Anton Zhebrauskas: Обычно мы оцениваем журналистов как «своих» или «чужих». Я не знаю, куда отнести Марину Ахмедову. Она «другая».
Елена Семененко: Не вспомню названия репортажа, но одна деталь в нем меня просто поразила – в больнице клятва Гиппократа выполнялась одинаково при спасении всех раненых. Но бойцу с «той стороны» медсестрички наотрез отказались мыть ноги, потому что он «топтал» ими их родную землю. Когда автор находит столь выразительные детали, проникаешься доверием к его словам, суждениям.
Владимир Петровский: Репортажи Марины Ахмедовой – живые! Не только слышишь, но и видишь ее героев, невольно становишься не просто свидетелем, а как бы участником описываемых событий. Ничего лишнего, все четко, лаконично, все работает на цель. Замечательный подбор очень выразительных деталей, которые придают картине убедительное правдоподобие. Деталь ведь нельзя выдумать. В каждом ее предложении чувствуется ответственность, серьезность и яркий талант.
Дмитрий Никитинский: Люди рассказывают Ахмедовой такое, чего не говорят больше никому и никогда. Видимо, она ведьма.
От автора
Первый репортаж из этого сборника я написала в начале года – с главной площади Украины – Майдана незалежности. В первую поездку я провела там несколько недель.

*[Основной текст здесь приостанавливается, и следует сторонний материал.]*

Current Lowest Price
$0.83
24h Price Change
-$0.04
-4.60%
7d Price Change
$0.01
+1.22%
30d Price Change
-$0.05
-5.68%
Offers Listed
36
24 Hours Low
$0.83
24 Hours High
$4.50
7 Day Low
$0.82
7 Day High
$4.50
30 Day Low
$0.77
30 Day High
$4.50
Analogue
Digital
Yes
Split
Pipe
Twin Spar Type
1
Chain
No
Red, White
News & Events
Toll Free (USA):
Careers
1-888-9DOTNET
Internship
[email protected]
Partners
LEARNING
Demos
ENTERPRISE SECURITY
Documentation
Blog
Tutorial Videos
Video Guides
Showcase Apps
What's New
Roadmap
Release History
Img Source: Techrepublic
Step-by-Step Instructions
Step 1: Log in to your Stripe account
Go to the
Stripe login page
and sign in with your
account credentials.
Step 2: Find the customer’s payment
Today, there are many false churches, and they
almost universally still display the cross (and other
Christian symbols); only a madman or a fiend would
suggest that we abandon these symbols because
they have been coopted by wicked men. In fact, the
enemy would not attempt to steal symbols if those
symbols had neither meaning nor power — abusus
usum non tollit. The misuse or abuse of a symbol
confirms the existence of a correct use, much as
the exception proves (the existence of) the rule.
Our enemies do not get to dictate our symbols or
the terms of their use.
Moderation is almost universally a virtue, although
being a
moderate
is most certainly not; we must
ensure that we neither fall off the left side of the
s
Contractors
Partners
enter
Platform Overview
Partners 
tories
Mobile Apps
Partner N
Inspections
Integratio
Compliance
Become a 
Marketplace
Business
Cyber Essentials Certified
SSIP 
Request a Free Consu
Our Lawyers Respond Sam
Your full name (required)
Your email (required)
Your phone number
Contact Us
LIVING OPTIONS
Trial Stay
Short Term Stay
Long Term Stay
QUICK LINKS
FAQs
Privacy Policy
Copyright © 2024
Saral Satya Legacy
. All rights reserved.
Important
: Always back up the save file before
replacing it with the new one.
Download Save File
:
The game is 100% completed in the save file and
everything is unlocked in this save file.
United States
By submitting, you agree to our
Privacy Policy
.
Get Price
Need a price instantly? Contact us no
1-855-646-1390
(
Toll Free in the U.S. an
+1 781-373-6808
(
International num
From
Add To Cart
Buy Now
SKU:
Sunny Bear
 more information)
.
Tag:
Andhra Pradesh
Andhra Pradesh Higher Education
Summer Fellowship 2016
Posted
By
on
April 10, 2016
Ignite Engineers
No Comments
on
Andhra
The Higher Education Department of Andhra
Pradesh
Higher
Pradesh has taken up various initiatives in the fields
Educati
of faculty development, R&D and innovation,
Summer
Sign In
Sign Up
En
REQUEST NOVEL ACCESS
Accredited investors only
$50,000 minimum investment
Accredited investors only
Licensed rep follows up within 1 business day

Жила в гостинице «Украина», которая стоит практически на Майдане, а окна моего номера выходили прямо на его сцену. Майдан никогда не спал – даже ночью. Днем со сцены звучали речи политиков, общественных деятелей, простых граждан, пожелавших взять слово. А ночью оттуда доносилось пение греко-католических священников. Я уехала во Львовскую область. Встречалась с людьми в деревнях там. Писала новые репортажи. Вернулась на Майдан и осталась там примерно еще на месяц.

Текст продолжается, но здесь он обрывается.